##### INFORMATION PROVIDED #####

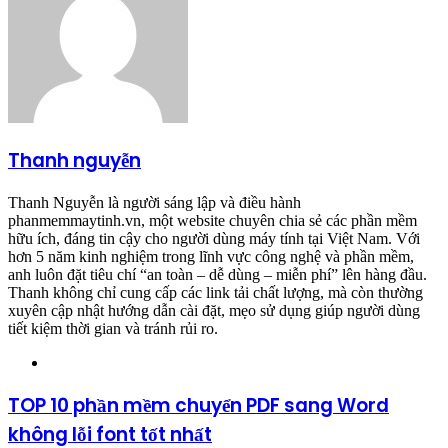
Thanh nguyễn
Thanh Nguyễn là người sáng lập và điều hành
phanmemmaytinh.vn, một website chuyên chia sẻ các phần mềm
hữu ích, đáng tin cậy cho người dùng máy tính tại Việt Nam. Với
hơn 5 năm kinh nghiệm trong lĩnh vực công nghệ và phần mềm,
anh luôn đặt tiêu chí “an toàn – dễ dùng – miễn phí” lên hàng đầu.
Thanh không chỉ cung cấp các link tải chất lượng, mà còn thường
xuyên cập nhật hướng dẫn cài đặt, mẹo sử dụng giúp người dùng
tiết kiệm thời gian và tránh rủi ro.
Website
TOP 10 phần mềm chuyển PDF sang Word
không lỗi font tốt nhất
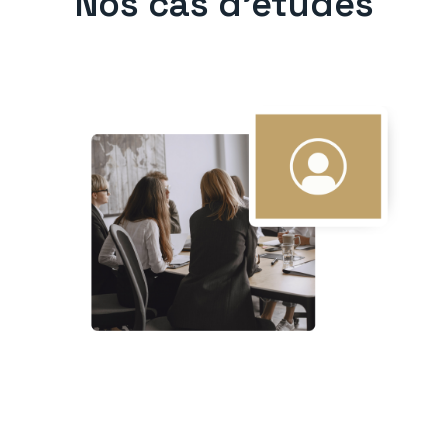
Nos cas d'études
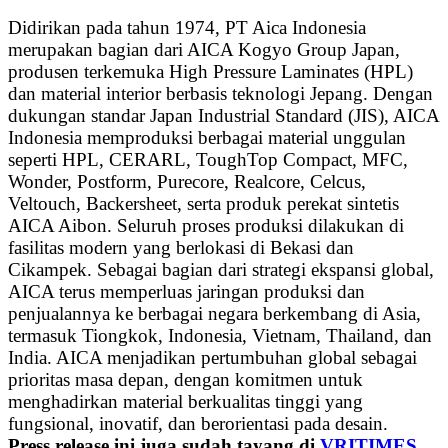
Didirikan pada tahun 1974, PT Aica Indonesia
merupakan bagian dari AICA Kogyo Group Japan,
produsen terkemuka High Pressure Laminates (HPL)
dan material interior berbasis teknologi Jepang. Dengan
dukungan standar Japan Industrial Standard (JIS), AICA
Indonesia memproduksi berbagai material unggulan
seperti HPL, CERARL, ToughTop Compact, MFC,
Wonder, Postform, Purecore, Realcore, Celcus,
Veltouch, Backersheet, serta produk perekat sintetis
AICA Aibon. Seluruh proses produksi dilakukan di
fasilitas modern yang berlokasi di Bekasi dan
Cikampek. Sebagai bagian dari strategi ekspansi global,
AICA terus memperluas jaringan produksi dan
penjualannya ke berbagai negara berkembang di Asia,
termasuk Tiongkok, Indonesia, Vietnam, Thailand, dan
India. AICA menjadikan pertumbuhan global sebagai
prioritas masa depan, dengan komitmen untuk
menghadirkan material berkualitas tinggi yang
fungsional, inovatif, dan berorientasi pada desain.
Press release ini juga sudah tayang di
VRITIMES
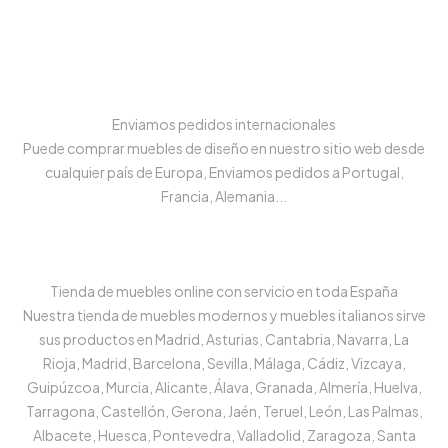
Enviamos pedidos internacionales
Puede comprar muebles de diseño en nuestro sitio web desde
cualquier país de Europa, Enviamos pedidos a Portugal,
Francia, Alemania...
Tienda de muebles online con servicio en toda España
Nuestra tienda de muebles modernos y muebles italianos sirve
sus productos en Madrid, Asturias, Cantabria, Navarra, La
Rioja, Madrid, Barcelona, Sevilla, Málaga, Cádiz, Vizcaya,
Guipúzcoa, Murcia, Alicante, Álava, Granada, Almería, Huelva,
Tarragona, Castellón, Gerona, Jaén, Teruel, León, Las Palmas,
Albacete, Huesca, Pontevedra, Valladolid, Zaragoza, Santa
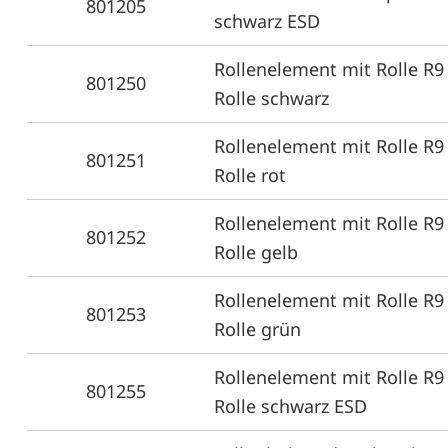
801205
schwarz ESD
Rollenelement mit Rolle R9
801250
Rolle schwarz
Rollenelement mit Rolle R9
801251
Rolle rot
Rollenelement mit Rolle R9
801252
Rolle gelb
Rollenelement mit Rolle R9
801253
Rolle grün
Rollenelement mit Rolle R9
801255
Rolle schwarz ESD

#####
##### INFORMATION PROVIDED #####

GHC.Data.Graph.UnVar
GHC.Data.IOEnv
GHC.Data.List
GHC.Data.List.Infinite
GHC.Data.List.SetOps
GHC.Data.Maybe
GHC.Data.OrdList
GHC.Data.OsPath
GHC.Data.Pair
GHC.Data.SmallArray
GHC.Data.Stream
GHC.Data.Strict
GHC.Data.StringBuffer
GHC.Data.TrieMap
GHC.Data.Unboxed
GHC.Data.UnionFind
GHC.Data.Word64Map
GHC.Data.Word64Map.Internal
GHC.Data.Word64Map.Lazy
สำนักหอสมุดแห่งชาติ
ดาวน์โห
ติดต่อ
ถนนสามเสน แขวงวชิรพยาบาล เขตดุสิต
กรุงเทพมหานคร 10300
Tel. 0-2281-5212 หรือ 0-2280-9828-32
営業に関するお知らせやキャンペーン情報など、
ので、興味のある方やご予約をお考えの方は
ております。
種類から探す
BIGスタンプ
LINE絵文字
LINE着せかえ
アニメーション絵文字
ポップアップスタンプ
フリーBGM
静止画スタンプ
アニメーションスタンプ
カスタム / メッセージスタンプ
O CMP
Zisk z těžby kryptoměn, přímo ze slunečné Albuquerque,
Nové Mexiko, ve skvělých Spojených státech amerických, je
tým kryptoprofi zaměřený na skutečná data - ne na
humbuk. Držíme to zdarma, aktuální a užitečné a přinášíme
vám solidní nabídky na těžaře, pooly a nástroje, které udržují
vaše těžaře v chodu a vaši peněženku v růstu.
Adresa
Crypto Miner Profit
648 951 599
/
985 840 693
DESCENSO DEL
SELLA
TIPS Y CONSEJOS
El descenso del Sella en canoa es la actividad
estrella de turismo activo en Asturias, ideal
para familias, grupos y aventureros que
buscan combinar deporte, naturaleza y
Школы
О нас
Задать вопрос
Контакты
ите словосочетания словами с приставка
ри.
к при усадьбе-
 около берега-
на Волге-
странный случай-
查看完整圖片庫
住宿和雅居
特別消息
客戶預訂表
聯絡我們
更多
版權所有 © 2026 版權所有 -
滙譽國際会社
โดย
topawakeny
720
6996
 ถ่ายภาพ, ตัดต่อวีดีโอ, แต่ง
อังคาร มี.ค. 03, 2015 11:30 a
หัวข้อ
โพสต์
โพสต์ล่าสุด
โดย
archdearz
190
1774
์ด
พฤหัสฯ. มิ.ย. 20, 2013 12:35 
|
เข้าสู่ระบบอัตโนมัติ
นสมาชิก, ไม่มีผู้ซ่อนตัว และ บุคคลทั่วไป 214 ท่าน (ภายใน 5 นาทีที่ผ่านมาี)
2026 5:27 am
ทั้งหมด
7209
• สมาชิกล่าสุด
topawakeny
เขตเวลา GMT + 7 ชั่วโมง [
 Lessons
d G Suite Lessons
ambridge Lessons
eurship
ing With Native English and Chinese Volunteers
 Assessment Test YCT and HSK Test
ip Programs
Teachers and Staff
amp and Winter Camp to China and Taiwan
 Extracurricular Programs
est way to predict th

#####

**EXERCISE DIRECTIONS:**
The total wanted is the number of lines in the entries above that contain "người". Give it alone.

**SOLVED EXERCISE:**
3